[TASK DETAILS]: Every line of the entries below that carries the string "Svezak" should be copied.

[SOURCE MATERIAL]:

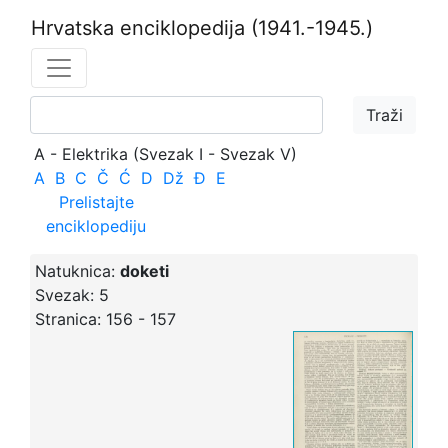
Hrvatska enciklopedija
(1941.-1945.)
A - Elektrika (Svezak I - Svezak V)
A
B
C
Č
Ć
D
Dž
Đ
E
Prelistajte
enciklopediju
Natuknica:
doketi
Svezak:
5
Stranica:
156 - 157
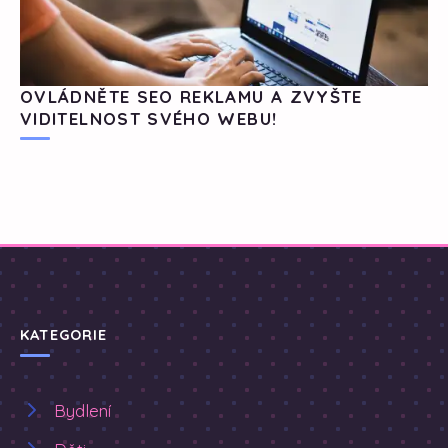
OVLÁDNĚTE SEO REKLAMU A ZVYŠTE
VIDITELNOST SVÉHO WEBU!
KATEGORIE
Bydlení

[YOUR RESPONSE]:
A - Elektrika (Svezak I - Svezak V)
Svezak:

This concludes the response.